- _What is expected_: Within the records below, find each line with the word "öğrencilerimiz" and copy it out.

[Records drawn from a dataset]
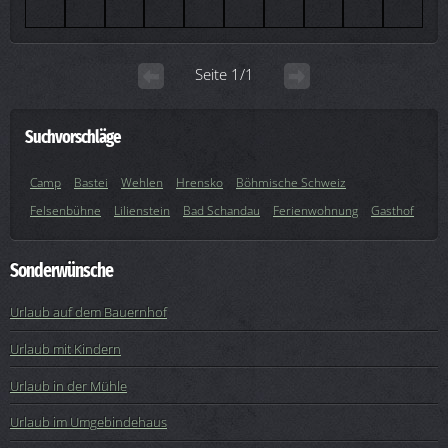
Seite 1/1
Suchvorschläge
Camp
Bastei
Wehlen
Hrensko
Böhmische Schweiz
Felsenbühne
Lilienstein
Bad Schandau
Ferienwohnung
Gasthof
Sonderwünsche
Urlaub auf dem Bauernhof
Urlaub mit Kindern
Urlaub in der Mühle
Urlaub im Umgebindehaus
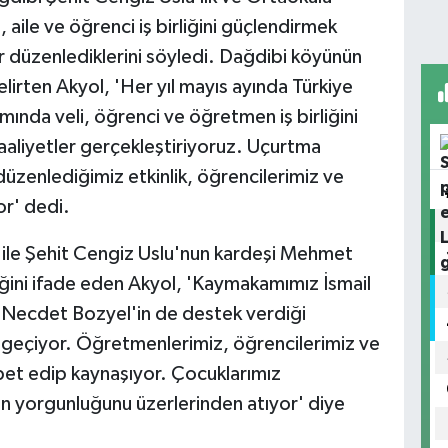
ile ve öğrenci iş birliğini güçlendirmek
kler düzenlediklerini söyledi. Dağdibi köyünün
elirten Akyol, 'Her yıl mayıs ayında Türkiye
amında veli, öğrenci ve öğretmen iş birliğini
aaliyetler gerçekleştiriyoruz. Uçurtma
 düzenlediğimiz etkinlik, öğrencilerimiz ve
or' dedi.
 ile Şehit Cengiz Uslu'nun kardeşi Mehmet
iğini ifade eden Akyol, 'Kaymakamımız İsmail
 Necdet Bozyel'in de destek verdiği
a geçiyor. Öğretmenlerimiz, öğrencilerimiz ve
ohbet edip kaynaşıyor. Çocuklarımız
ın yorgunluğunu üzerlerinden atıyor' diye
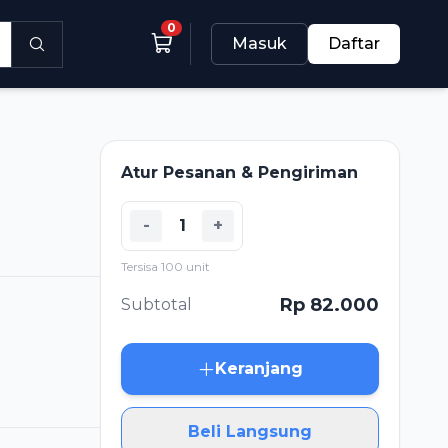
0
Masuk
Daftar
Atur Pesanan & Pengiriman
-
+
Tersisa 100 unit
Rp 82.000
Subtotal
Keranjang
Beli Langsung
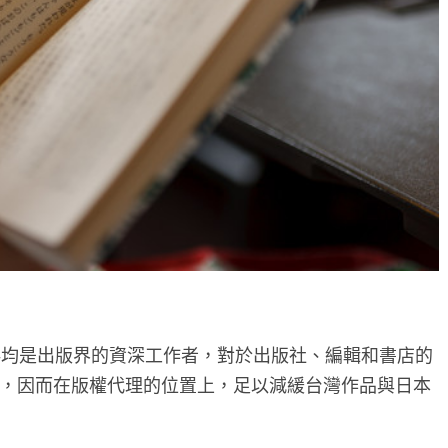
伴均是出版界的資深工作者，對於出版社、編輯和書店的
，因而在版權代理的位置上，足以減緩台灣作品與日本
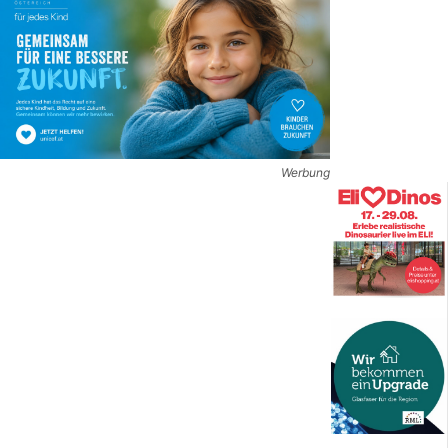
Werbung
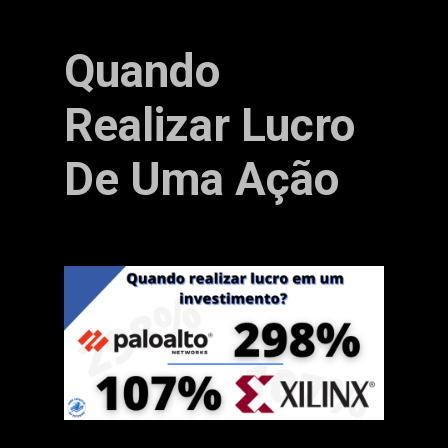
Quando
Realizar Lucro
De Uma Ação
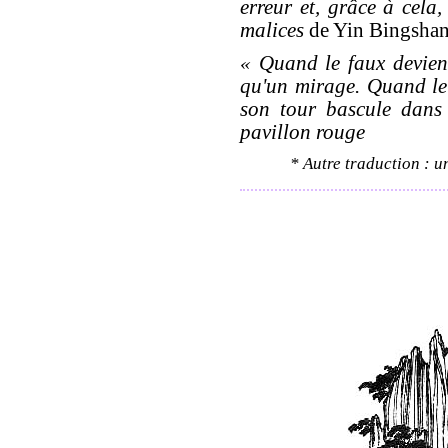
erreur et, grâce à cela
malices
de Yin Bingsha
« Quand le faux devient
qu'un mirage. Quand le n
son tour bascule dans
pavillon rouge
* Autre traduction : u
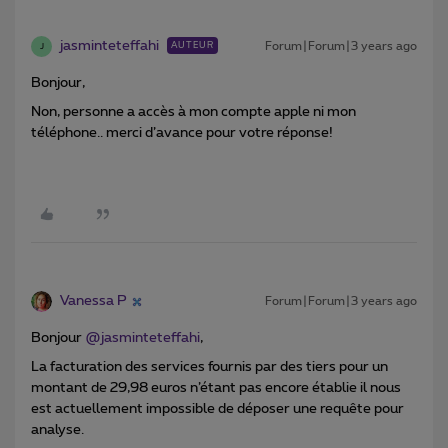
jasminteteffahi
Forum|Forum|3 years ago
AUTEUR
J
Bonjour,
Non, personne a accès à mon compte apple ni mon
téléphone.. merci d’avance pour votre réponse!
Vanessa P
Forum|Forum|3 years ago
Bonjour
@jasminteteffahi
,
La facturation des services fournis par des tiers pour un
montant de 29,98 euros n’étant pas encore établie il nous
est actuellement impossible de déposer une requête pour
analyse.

- _Response below_:
 düzenlediğimiz etkinlik, öğrencilerimiz ve
a geçiyor. Öğretmenlerimiz, öğrencilerimiz ve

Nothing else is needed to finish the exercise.